RFC Coding Guidelines: Formatting Class Member Declarations | Haiku Project

This RFC proposes to change the Haiku coding guidelines to change the formatting of class and struct member declarations in class and struct definitions from a Table Class Member Declaration Style, to a Normalized Class Member Declaration Style. The arguments are that (1) the current format has severe limitations which limits the aesthetic value of the current formatting, especially when modern C++ language features are used, and (2) it is not a good use of the time of Haiku’s contributors to modify and maintain custom logic in the haiku-format tool (derived from clang-format). If the proposal is adopted, any new code contributions will have to use the new formatting style, and contributors are required to reformat any struct and class definitions that they modify. There will be an exception for shared headers.


This is a companion discussion topic for the original entry at https://www.haiku-os.org/blog/nielx/2024-02-05_rfc_coding_guidelines_formatting_class_member_declarations
10 Likes

Very well written! Thank you for putting in the time for the blog post.

I didn’t see anything for function attributes, such as [[nodiscard]] virtual bool DoesThingExist();.

Should any comments be added about their use?

1 Like

Like Zakero said, well met!

I might go so far as to say that consistent formatting is the goal. As such, if a file is touched, it must be reformatted to the new rules (provided that the formatting is automatic–not requiring manual intervention–and doesn’t require much extra effort on the part of the volunteers). Parts of a file can be escaped but must include short-ish comments explaining why that part retains the old formatting (to avoid someone in the future scratching her head wondering why it wasn’t reformatted).

In time, much/most of the source should contain the new formatting. Then a committee can decide whether or not to reformat the remaining sources.

Kind of a side issue that 1) relates only to the API include files, 2) doesn’t appear to be a problem here, and 3) has nothing to do with C++ coding – I occasionally entertain myself by working on software that generates API interfaces for other languages, starting with those include files.

I’m pretty sure the proposed format will parse just fine, so no difference there. It helps that the existing files are consistently formatted, but that’s more where there’s white space and where not. It would be great if there are C++ features that would allow you to explicitly denote things like

  • a return (“write”) parameter
  • a parameter passed by address that will be retained by the called function and should not be freed (e.g. BMessage passed to BMenuItem)
  • a function that will run in its own thread like BWindow::Show()
  • (… probably more)

Also …

Indeed, for me WebPositive can’t even operate the horizontal scrollbar that would bring the right side of the text into view.

Hello Niels; Again, thank you for your work on this. I would happy if you want to make this change.
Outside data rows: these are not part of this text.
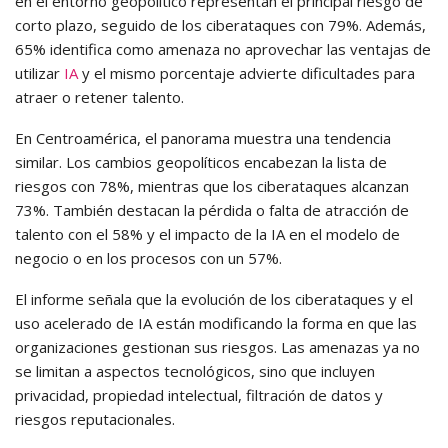
en el entorno geopolítico representan el principal riesgo de
corto plazo, seguido de los ciberataques con 79%. Además,
65% identifica como amenaza no aprovechar las ventajas de
utilizar
IA
y el mismo porcentaje advierte dificultades para
atraer o retener talento.
En Centroamérica, el panorama muestra una tendencia
similar. Los cambios geopolíticos encabezan la lista de
riesgos con 78%, mientras que los ciberataques alcanzan
73%. También destacan la pérdida o falta de atracción de
talento con el 58% y el impacto de la IA en el modelo de
negocio o en los procesos con un 57%.
El informe señala que la evolución de los ciberataques y el
uso acelerado de IA están modificando la forma en que las
organizaciones gestionan sus riesgos. Las amenazas ya no
se limitan a aspectos tecnológicos, sino que incluyen
privacidad, propiedad intelectual, filtración de datos y
riesgos reputacionales.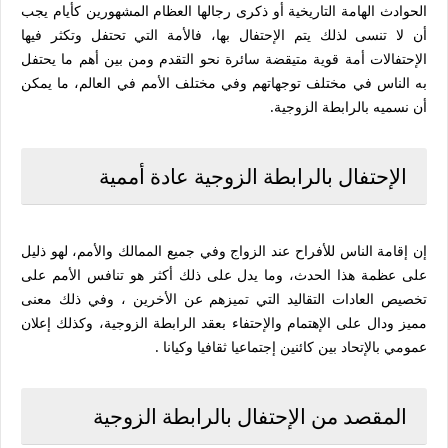
الحوادث الهامة التاريخية أو ذكرى رجالها العظام المشهورين كأيام يجب
أن لا تنسى لذلك يتم الإحتفال بها، فالأمة التي تحتفل وتكثر فيها
الإحتفالات أمة قوية متيقضة سائرة نحو التقدم ومن بين أهم ما يحتفل
به الناس في مختلف توجهاتهم وفي مختلف الأمم في العالم، ما يمكن
أن نسميه بالرابطة الزوجية.
الإحتفال بالرابطة الزوجية عادة أممية
إن إقامة الناس للأفراح عند الزواج وفي جميع الممالك والأمم، لهو ذليل
على عظمة هذا الحدث، وما يدل على ذلك أكثر هو تنافس الأمم على
تخصيص العادات التقاليد التي تميزهم عن الأخرين ، وفي ذلك معنى
مميز ودال على الإهتمام والإحتفاء بعقد الرابطة الزوجية، وكذلك إعلان
عمومي بالإتحاد بين كائنين إجتماعيا ثقافيا وكيانا .
المقصد من الإحتفال بالرابطة الزوجية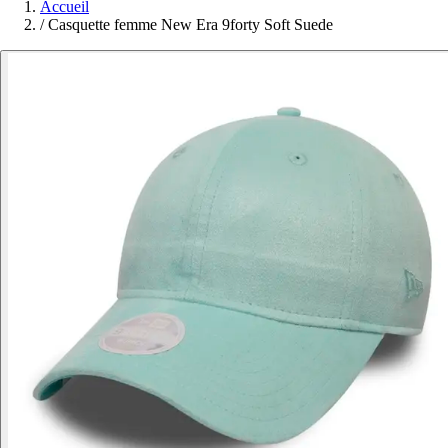
Accueil
/
Casquette femme New Era 9forty Soft Suede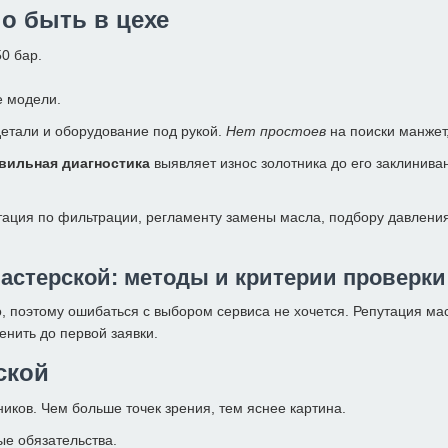
но быть в цехе
0 бар.
 модели.
етали и оборудование под рукой.
Нет простоев
на поиски манжет
вильная диагностика
выявляет износ золотника до его заклинива
тация по фильтрации, регламенту замены масла, подбору давлени
астерской: методы и критерии проверки
 поэтому ошибаться с выбором сервиса не хочется. Репутация маст
енить до первой заявки.
ской
ков. Чем больше точек зрения, тем яснее картина.
ые обязательства.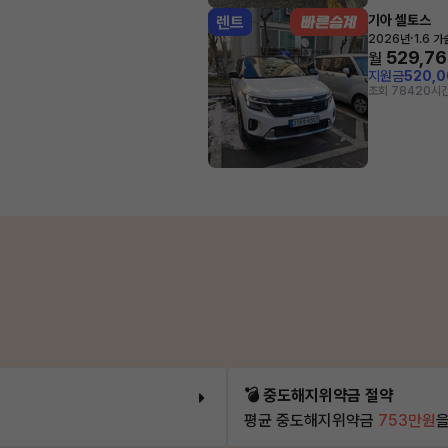
기아 셀토스
렌트
·
2026년
1.6 
529,7
월
지원금
520,
조회 784
20시간
💣 중도해지위약금 절약
평균 중도해지위약금
753만원
을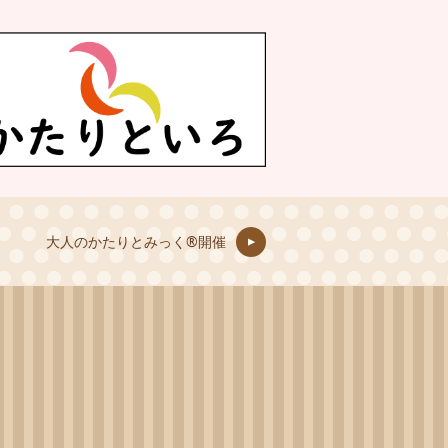
大人のかたりとみっく®開催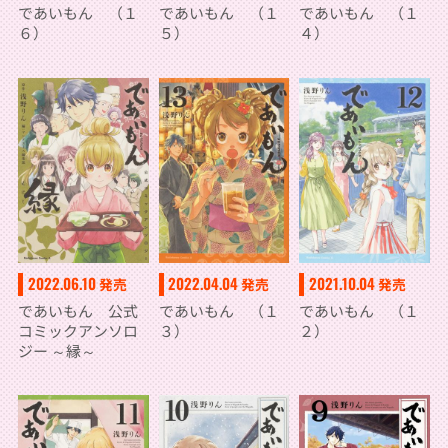
であいもん （１
であいもん （１
であいもん （１
６）
５）
４）
2022.06.10
2022.04.04
2021.10.04
発売
発売
発売
であいもん 公式
であいもん （１
であいもん （１
コミックアンソロ
３）
２）
ジー ～縁～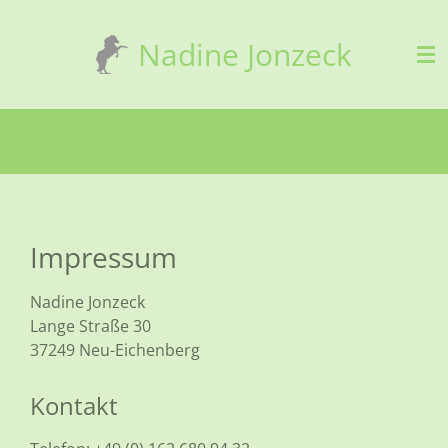
Zum
Nadine Jonzeck
Hauptinhalt
springen
Impressum
Nadine Jonzeck
Lange Straße 30
37249 Neu-Eichenberg
Kontakt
I sometimes find the “table layout” quite awkward to work with and would prefer the more compact style.

1 Like

In which website? Did you open a bug report?

To my knowledge both scrollbars work correctly.
Please open a bug if that isn’t the case: https://dev.haiku-os.org

Hello,

Here are my thoughts and opinion on this.

Going back to basics, the reason for the “table” style layout is to provide a clear overview. When you read through code, you can very easily find method names (they are all nicely aligned), which methods are virtual (looking at the modifier) or find a getter for some specific type of object (just looking at the return type).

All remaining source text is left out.